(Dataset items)
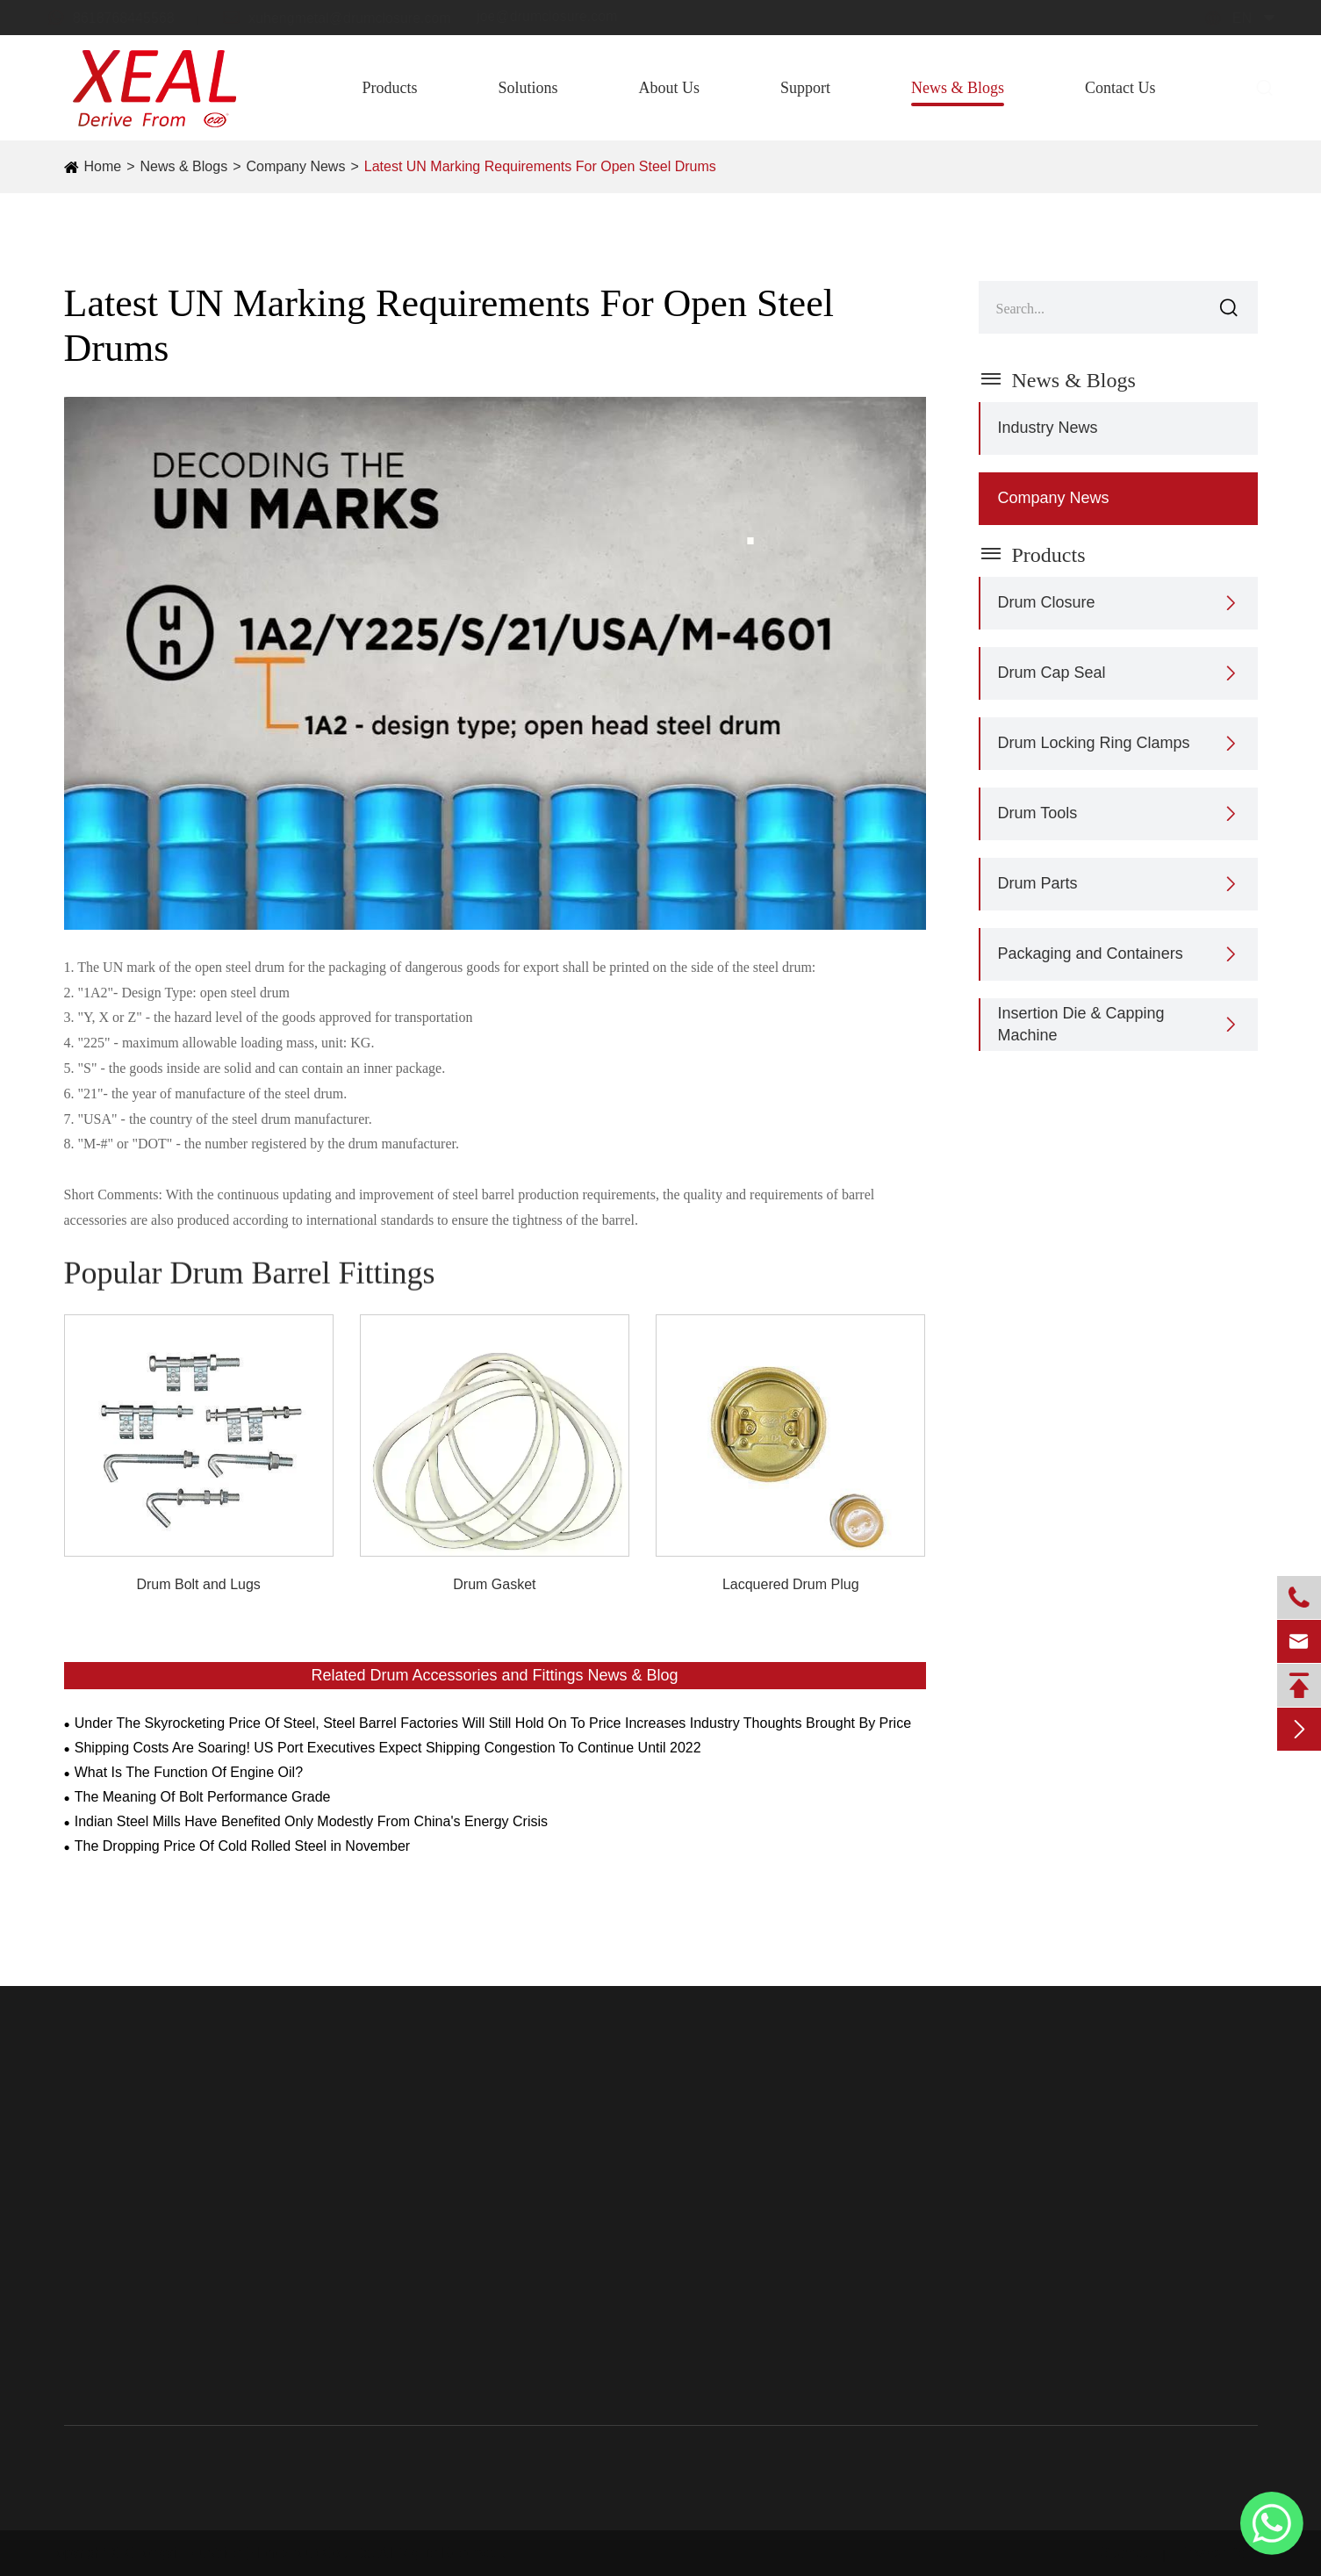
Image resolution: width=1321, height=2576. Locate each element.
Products (389, 88)
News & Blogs (957, 88)
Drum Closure (1046, 602)
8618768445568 (127, 17)
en (1225, 18)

DESCRIPTION OF THE TASK:
Your task is to copy the entries in full and exactly, without any images.

SOLUTION TO THE EXERCISE:
Image resolution: width=1321, height=2576. Locate each element.
Products (389, 88)
News & Blogs (957, 88)
Drum Closure (1046, 602)
8618768445568 (127, 17)
en (1225, 18)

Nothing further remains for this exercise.